*REQUIREMENT:* Set down a faithful copy of every record, and skip the pictures in it.

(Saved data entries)

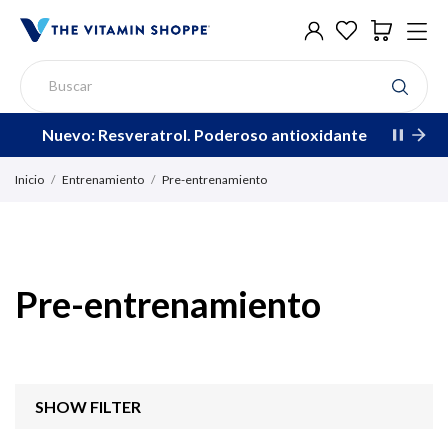
Nuevo: Resveratrol. Poderoso antioxidante
Inicio
Entrenamiento
Pre-entrenamiento
Pre-entrenamiento
SHOW FILTER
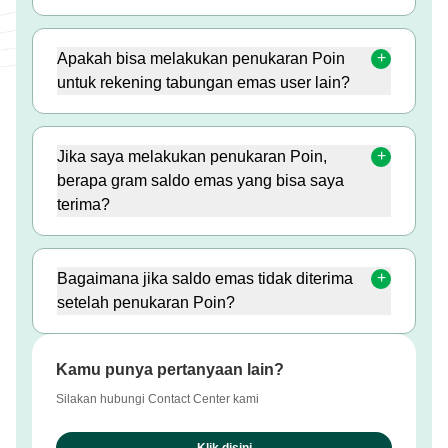
Apakah bisa melakukan penukaran Poin
untuk rekening tabungan emas user lain?
Jika saya melakukan penukaran Poin,
berapa gram saldo emas yang bisa saya
terima?
Bagaimana jika saldo emas tidak diterima
setelah penukaran Poin?
Kamu punya pertanyaan lain?
Silakan hubungi Contact Center kami
Klik disini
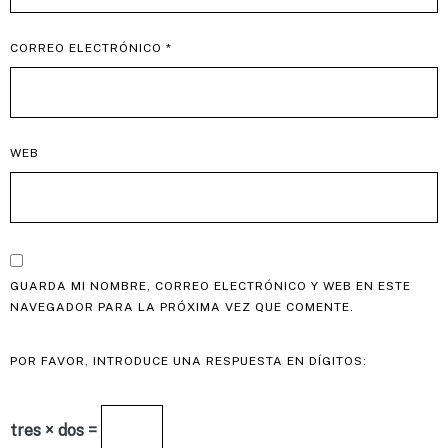
CORREO ELECTRÓNICO
*
WEB
GUARDA MI NOMBRE, CORREO ELECTRÓNICO Y WEB EN ESTE
NAVEGADOR PARA LA PRÓXIMA VEZ QUE COMENTE.
POR FAVOR, INTRODUCE UNA RESPUESTA EN DÍGITOS:
tres × dos =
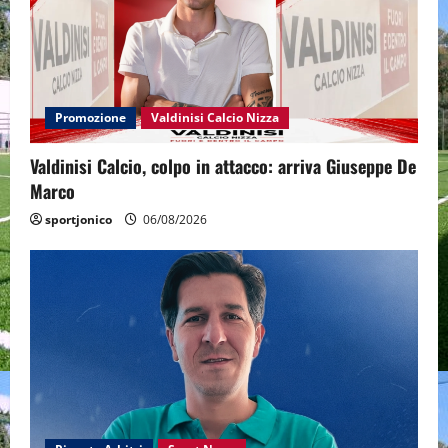
Promozione
Valdinisi Calcio Nizza
Valdinisi Calcio, colpo in attacco: arriva Giuseppe De
Marco
sportjonico
06/08/2026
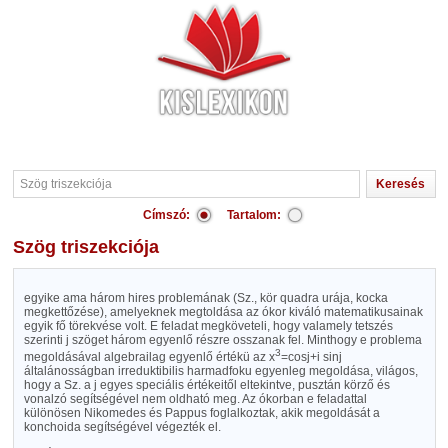
Címszó:
Tartalom:
Szög triszekciója
egyike ama három hires problemának (Sz., kör quadra urája, kocka
megkettőzése), amelyeknek megtoldása az ókor kiváló matematikusainak
egyik fő törekvése volt. E feladat megköveteli, hogy valamely tetszés
szerinti
j
szöget három egyenlő részre osszanak fel. Minthogy e problema
3
megoldásával algebrailag egyenlő értékü az x
=cos
j
+i sin
j
általánosságban irreduktibilis harmadfoku egyenleg megoldása, világos,
hogy a Sz. a
j
egyes speciális értékeitől eltekintve, pusztán körző és
vonalzó segítségével nem oldható meg. Az ókorban e feladattal
különösen Nikomedes és Pappus foglalkoztak, akik megoldását a
konchoida segítségével végezték el.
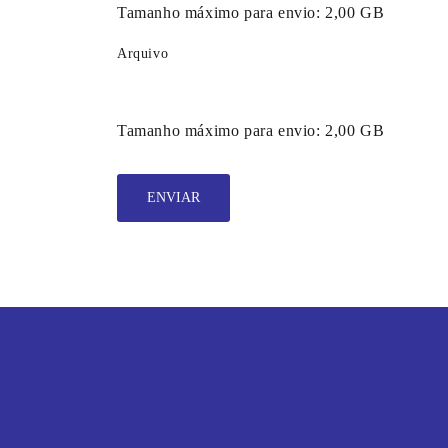
Tamanho máximo para envio:
2,00 GB
Arquivo
Tamanho máximo para envio:
2,00 GB
ENVIAR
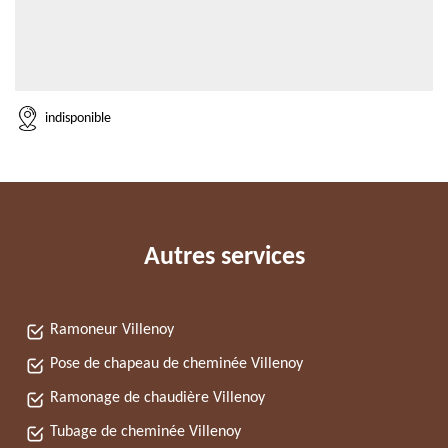
indisponible
Autres services
Ramoneur Villenoy
Pose de chapeau de cheminée Villenoy
Ramonage de chaudière Villenoy
Tubage de cheminée Villenoy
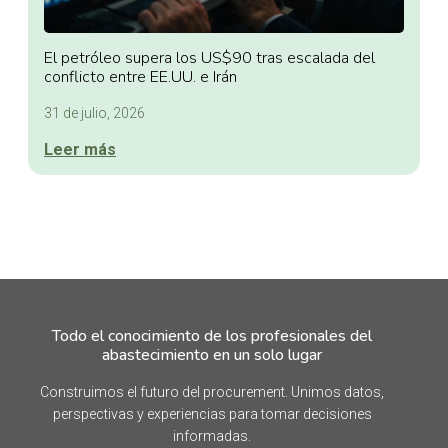
El petróleo supera los US$90 tras escalada del
conflicto entre EE.UU. e Irán
31 de julio, 2026
Leer más
Todo el conocimiento de los profesionales del
abastecimiento en un solo lugar
Construimos el futuro del procurement. Unimos datos,
perspectivas y experiencias para tomar decisiones
informadas.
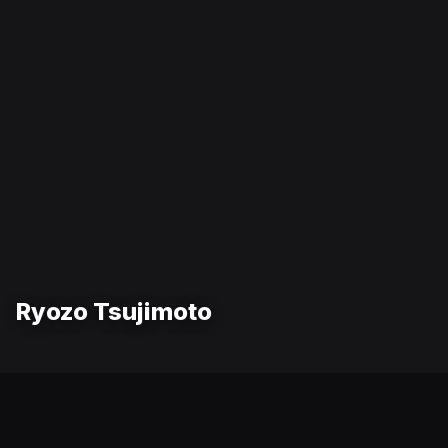
Ryozo Tsujimoto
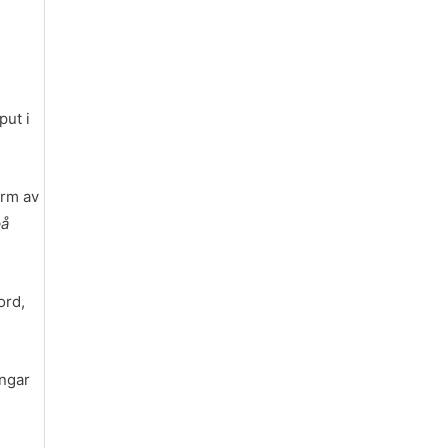
put i
orm av
på
ord,
ingar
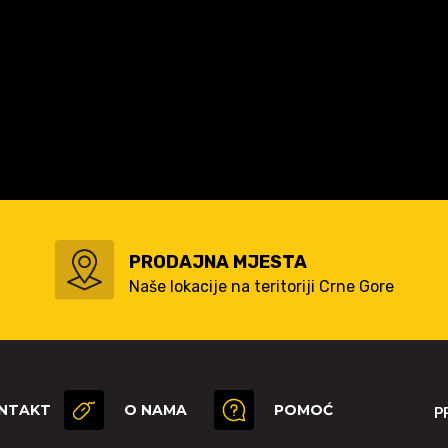
PRODAJNA MJESTA
Naše lokacije na teritoriji Crne Gore
NTAKT
O NAMA
POMOĆ
P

*THE COMPLETED TASK:*
Nuevo: Resveratrol. Poderoso antioxidante
Inicio
Entrenamiento
Pre-entrenamiento
Pre-entrenamiento
SHOW FILTER
Apakah bisa melakukan penukaran Poin
untuk rekening tabungan emas user lain?
Jika saya melakukan penukaran Poin,
berapa gram saldo emas yang bisa saya
terima?
Bagaimana jika saldo emas tidak diterima
setelah penukaran Poin?
Kamu punya pertanyaan lain?
Silakan hubungi Contact Center kami
Klik disini
CORREO ELECTRÓNICO
*
WEB
GUARDA MI NOMBRE, CORREO ELECTRÓNICO Y WEB EN ESTE
NAVEGADOR PARA LA PRÓXIMA VEZ QUE COMENTE.
POR FAVOR, INTRODUCE UNA RESPUESTA EN DÍGITOS:
tres × dos =
Promozione
Valdinisi Calcio Nizza
Valdinisi Calcio, colpo in attacco: arriva Giuseppe De
Marco
sportjonico
06/08/2026
Címszó:
Tartalom:
Szög triszekciója
egyike ama három hires problemának (Sz., kör quadra urája, kocka
megkettőzése), amelyeknek megtoldása az ókor kiváló matematikusainak
egyik fő törekvése volt. E feladat megköveteli, hogy valamely tetszés
szerinti
j
szöget három egyenlő részre osszanak fel. Minthogy e problema
3
megoldásával algebrailag egyenlő értékü az x
=cos
j
+i sin
j
általánosságban irreduktibilis harmadfoku egyenleg megoldása, világos,
hogy a Sz. a
j
egyes speciális értékeitől eltekintve, pusztán körző és
vonalzó segítségével nem oldható meg. Az ókorban e feladattal
különösen Nikomedes és Pappus foglalkoztak, akik megoldását a
konchoida segítségével végezték el.
Tamanho máximo para envio:
2,00 GB
Arquivo
Tamanho máximo para envio:
2,00 GB
ENVIAR
indisponible
Autres services
Ramoneur Villenoy
Pose de chapeau de cheminée Villenoy
Ramonage de chaudière Villenoy
Tubage de cheminée Villenoy
El petróleo supera los US$90 tras escalada del
conflicto entre EE.UU. e Irán
31 de julio, 2026
Leer más
Todo el conocimiento de los profesionales del
abastecimiento en un solo lugar
Construimos el futuro del procurement. Unimos datos,
perspectivas y experiencias para tomar decisiones
informadas.
Ryozo Tsujimoto
put i
orm av
på
ord,
ingar
PRODAJNA MJESTA
Naše lokacije na teritoriji Crne Gore
NTAKT
O NAMA
POMOĆ
P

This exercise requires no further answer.